35. Kinan dan Ray

178 26 16
                                    

Kinan

Ups! Gambar ini tidak mengikuti Pedoman Konten kami. Untuk melanjutkan publikasi, hapuslah gambar ini atau unggah gambar lain.

Kinan

"Peraih nilai terbaik di Jurusan Science angkatan XI Russelia International High School. Peringkat pertama, Kinanthi Sekar Arumdani," ujar Kepala Sekolah.

Aku enggak bisa membendung air yang sudah menggumpal di sudut kedua mataku. Emma memelukku dengan erat. Dayana dari barisan kelasnya melambaikan tangan dan meneriakkan namaku. Bukan hanya Dayana, tapi Gamal juga. Dan ... Ray. Hatiku berdesir melihatnya. Dia memberikan dua jempolnya beserta senyuman yang hangat.

Tak lupa aku menoleh ke arah belakang, tepatnya ke deretan kursi wali murid. Mama melambaikan tangan sambil mengusap kedua matanya. Aku yakin Mama lebih heboh menangis dariku, sedangkan Papa hanya bertepuk tangan sambil memancarkan kebanggaan pada kedua matanya.

Aku berdoa supaya enggak jatuh saat menuju panggung, karena Mama menyuruhku untuk memakai high heels. Beruntung aku bisa negosiasi untuk masalah makeup supaya enggak terlalu tebal. Bisa-bisa aku dicemooh oleh Ray dan Gamal. Mereka akan menertawakanku sampai terpingkal-pingkal.

Pantas saja beberapa minggu yang lalu—sebelum wisuda kelulusan—Mrs. Shelly menyuruhku untuk menyiapkan pidato kelulusan. Aku sudah latihan berkali-kali, tapi rasa gugup tiba-tiba menyergapku kala menatap audiens yang memenuhi aula sekolah dari atas podium.

Namun saat aku melihat Ray yang menatapku dan tersenyum kepadaku, keberanian di dalam diriku muncul kembali.

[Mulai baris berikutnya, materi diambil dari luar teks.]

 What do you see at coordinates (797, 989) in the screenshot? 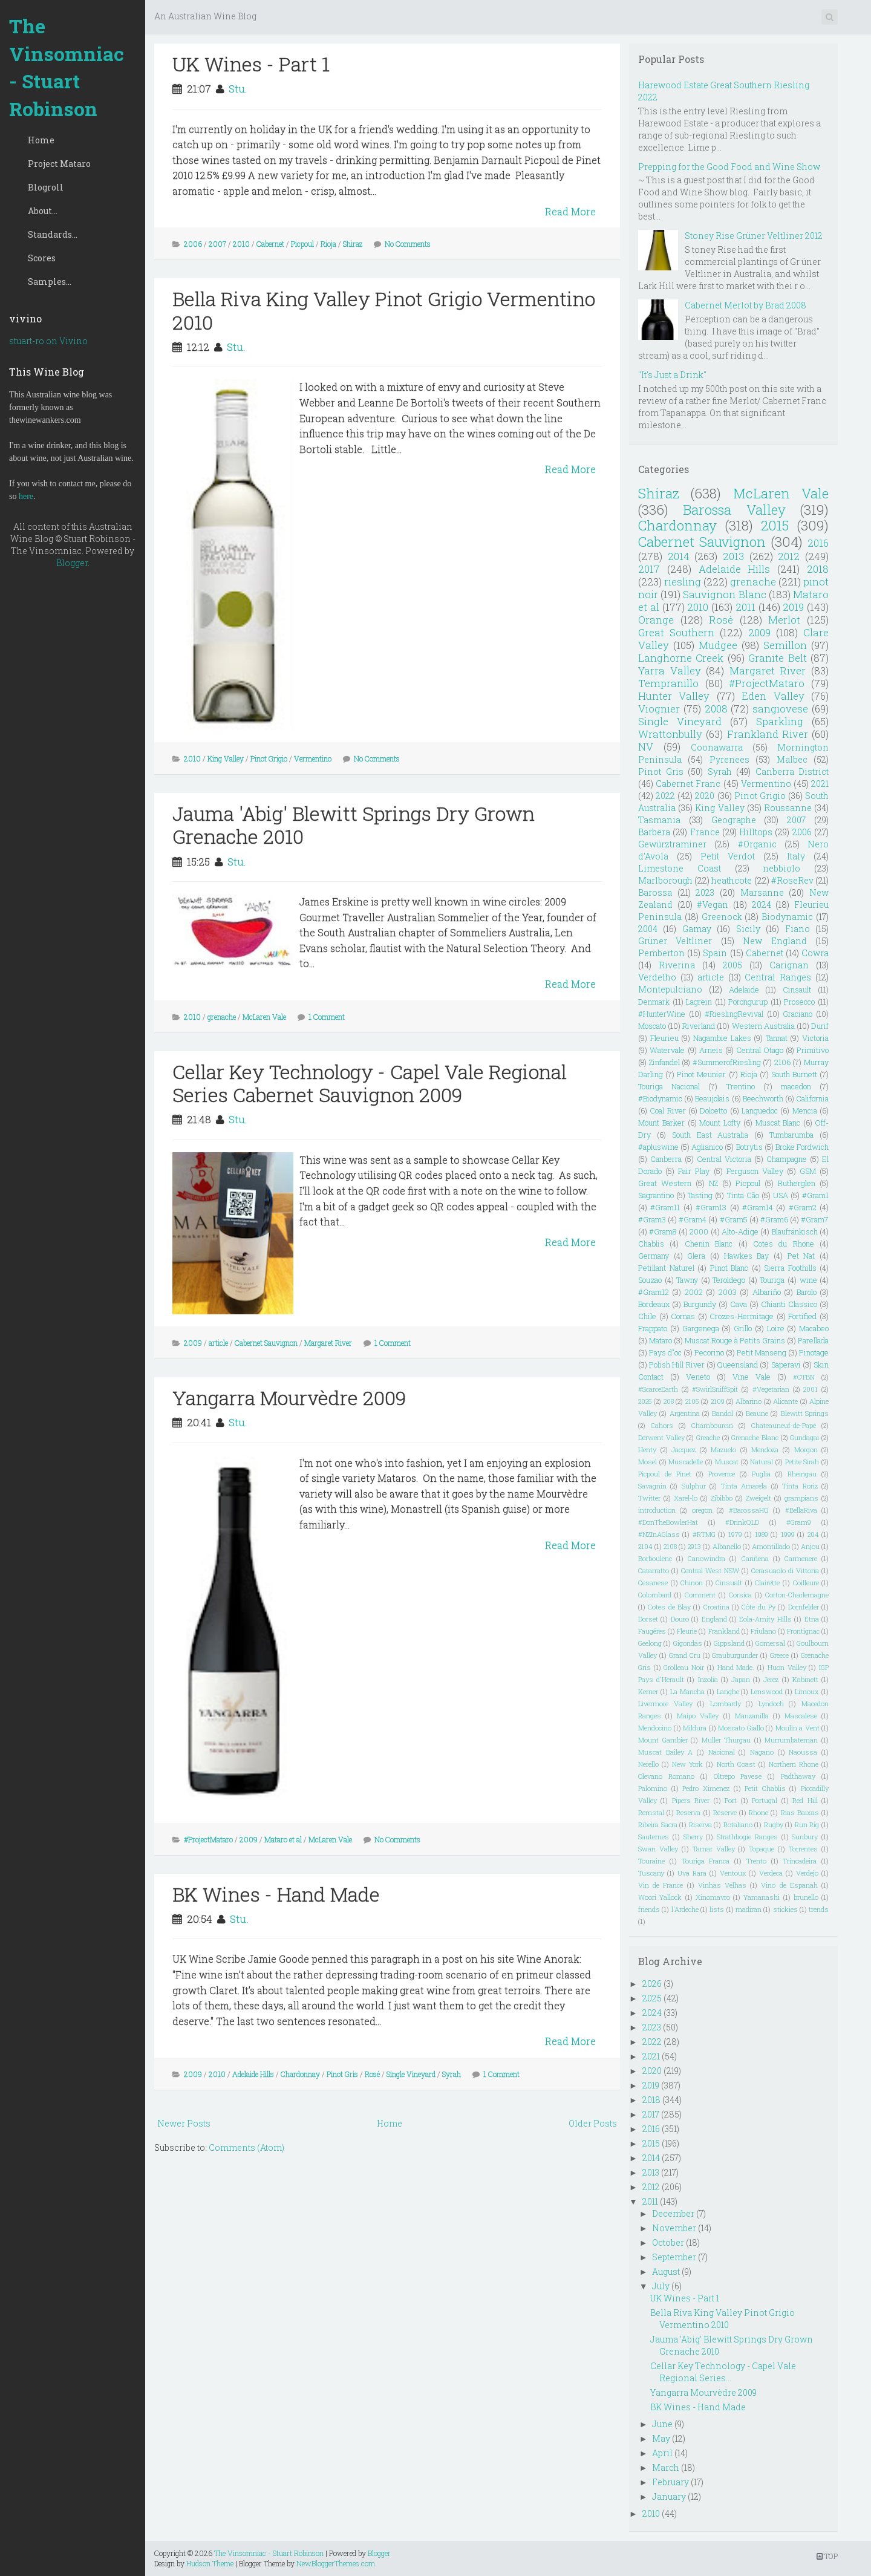 I see `Cinsault` at bounding box center [797, 989].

Tak lupa aku menaikkan daguku dan berbicara dengan lantang. Aku tahu jika aku akan mendapatkan sorakan dari teman-teman kala aku menyebutkan nama Ray setelah aku berterimakasih kepada Mama, Papa, dan para guru.

Aku bisa melalui hari-hari terakhir di sekolah dengan baik berkat Ray. Bahkan dia merelakan waktunya untuk menemaniku berkonsultasi ke psikiater kenalan Ustazah Nuri.

Semenjak aku jujur kepada Mama dan Papa soal pelecehan yang dilakukan oleh Ibra, keduanya sempat bertengkar dan saling menyalahkan. Beruntung hal tersebut enggak berlangsung lama. Mama memanggil Tante Astri dan Ibra ke rumah. Papa membelaku mati-matian.

Ternyata Papa marah hanya karena terluka. Mana ada seorang ayah yang enggak terluka melihat anaknya dilecehkan? Meskipun peristiwa ini diselesaikan secara kekeluargaan, tapi hubungan Mama dan Tante Astri putus begitu saja.

Aku bisa menceritakan peristiwa tersebut kepada Ustazah Nuri berkat Ray. Menurut Ray, aku butuh wejangan spiritual, karena aku selalu menyalahkan diriku terus-menerus. Aku menyalahkan diriku yang membiarkan Ibra menjadi pacarku sehingga dia merasa bebas menyentuhku.

"Jangan terlalu menyalahkan diri kamu, Kinan. Ayo, kita sembuhkan luka bersama-sama ya, Kinan," ujar Ustazah Nuri kala itu.

Setelah itu Ustazah Nuri merekomendasikanku untuk berkonsultasi kepada psikiater kenalannya. Aku senang dengan Bu Sahara—psikiaterku—karena dia orang yang mempunyai kemampuan yang baik untuk memulihkan traumaku dan juga mendekatkanku dengan nilai-nilai spiritual.